Clarifying butter, and how it goes with cherries

The Oeconomia does interesting things. I cannot quite envision this combination.

How to make clarified (geschmelzte) butter

(marginalia: To make clarified butter)

Place the butter into a pan and let it melt. Afterwards, beat (quirl) in a spoonful of flour and if you want to keep it over the winter, put in a scarce handful (bahr handvoll) salt into it. Set it by the fire again and let it boil up strongly. Afterwards, pour it into a pot, let it settle, skim off what floats at the top, and pour it into a vat (Kübel).

How to prepare cherries with their stones, which is a side dish

(marginalia: Cherries, how they are to be cooked)

Take cherries, place them, in a clean thick-walled cooking vessel (Tiegel) and thus let them boil with their own liquid. Raise them up (lüfte) with a fish spoon below so that they do not burn, and when they no longer have much cooking liquid (soth), take a spoonful of clarified butter and about a quarter of sugar (irgend ein viertel Zucker), add it and keep letting it cook gently (mehlich). Keep lifting (stirring) them until they have no more cooking liquid (soth) when you lift them up and they hiss, thus they are good. Then place them in a unglazed pot and let them stand for a while until they harden (beschlahen) on the top. Then take clarified butter, let it get quite hot and pour it over the cherries. It must be quite hot so that when you pour it on the cherrries, they boil up in the pot and that the butter in the pot reaches roughly about a digit deep (irgend eines Glieds tieff). Do not let them stand in a place where they grow mouldy on the outside. When you wish to prepare them for a meal, take out the cherries carefully with a small spoon so that you do not make a big hole. Put as many into a thick-walled vessel (Tiegel) as you want and pour wine on it and add more sugar and butter so they are properly prepared. And let them cook again with the wine, then they will be good.

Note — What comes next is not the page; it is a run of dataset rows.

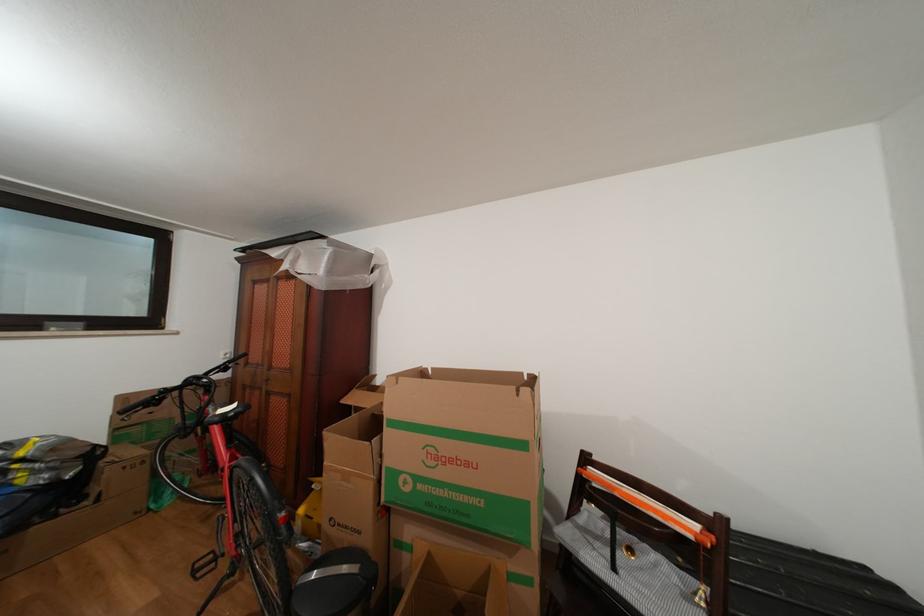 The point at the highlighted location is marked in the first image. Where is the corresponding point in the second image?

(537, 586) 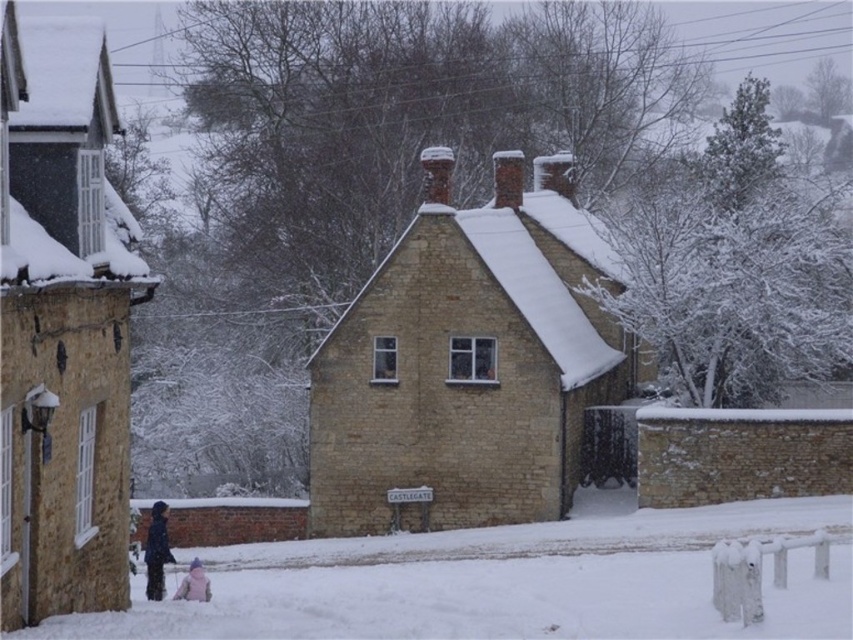 Is white fluffy snow at lower center further to the viewer compared to dark blue jacket at lower left?

No.

The width and height of the screenshot is (853, 640). In order to click on white fluffy snow at lower center in this screenshot , I will do `click(500, 582)`.

Identify the location of white fluffy snow at lower center. (500, 582).

In the scene shown: Does dark blue jacket at lower left have a larger size compared to pink fabric at lower center?

Yes.

Between dark blue jacket at lower left and pink fabric at lower center, which one is positioned higher?

dark blue jacket at lower left

Does point (161, 568) come behind point (192, 563)?

Yes, it is.

Image resolution: width=853 pixels, height=640 pixels. In order to click on dark blue jacket at lower left in this screenshot , I will do `click(155, 550)`.

Is point (341, 552) positioned in front of point (195, 566)?

That is False.

Where is `white fluffy snow at lower center`? This screenshot has width=853, height=640. white fluffy snow at lower center is located at coordinates (500, 582).

Image resolution: width=853 pixels, height=640 pixels. What are the coordinates of `white fluffy snow at lower center` in the screenshot? It's located at (500, 582). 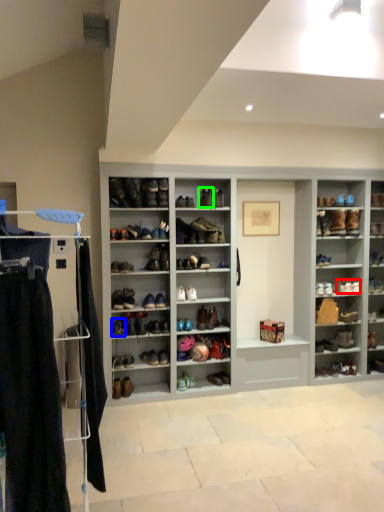 Question: Which object is the closest to the shoe (highlighted by a red box)? Choose among these: shoe (highlighted by a blue box) or shoe (highlighted by a green box).

Choices:
 (A) shoe
 (B) shoe

Answer: (B) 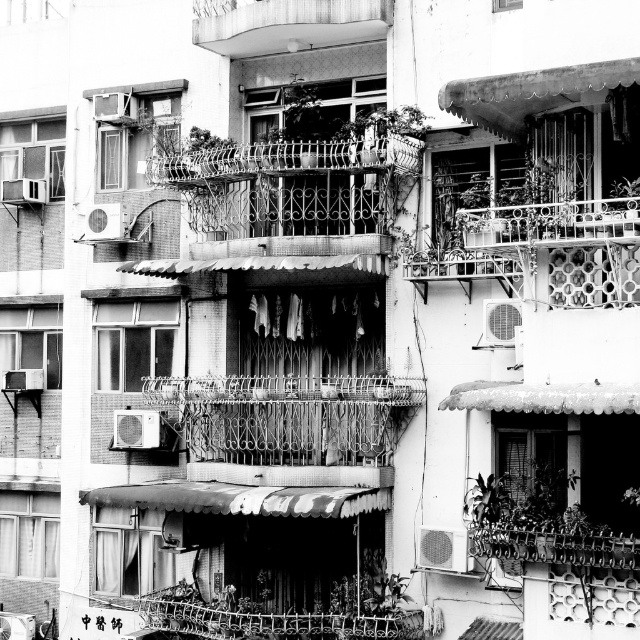 You are a delivery person trying to locate a specific balcony for a package delivery. The recipient mentioned their balcony is at point (550, 224). Which balcony should you look for?

A: The rusty metal balcony at upper right is located at point (550, 224).

You are a window washer standing on the metallic balcony at upper center and need to reach the rusty metal balcony at upper right. Considering their thickness, which balcony would be more stable to stand on?

The rusty metal balcony at upper right is thicker than the metallic balcony at upper center, so it would be more stable to stand on.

Or take green (i.e. fresh) unsalted butter and a little cream (Milchrahm oder Sahn). First let the butter melt, then add the cherries, red or black ones, let it scream together (untereinander in der pfannen krischen) in the pan, that can also be a properly good dish.

Oeconomia, Book III, page 84 (233 in pdf)

The technique of clarifying butter for preservation is the context in which yesterday’s fuel-air-explosions could (and apparently did) happen. It was then used, among various purposes, to preserve other foods as in this case cherries. I am not sure what I think of the combination of whole cherries with butterfat, but I’m not dissing it until I try it.

Fruit as an ingredient in savoury cooking and even as a side dish on its own was a German habit that visitors at the time sometimes remarked on. Entertainingly, we also have at least one account of noblemen spitting cherry pits at each other across the feasting table. This dish would have served to that end, though Coler, inveterate bourgeois prig that he was, would have been horrified.

Johann Coler’s Oeconomia ruralis et domestica was a popular book on the topic of managing a wealthy household. It is based largely on previous writings by Coler and first appeared between 1596 and 1601. Repeatedly reprinted for decades, it became one of the most influential early works of Hausväterliteratur. I am working from a 1645 edition.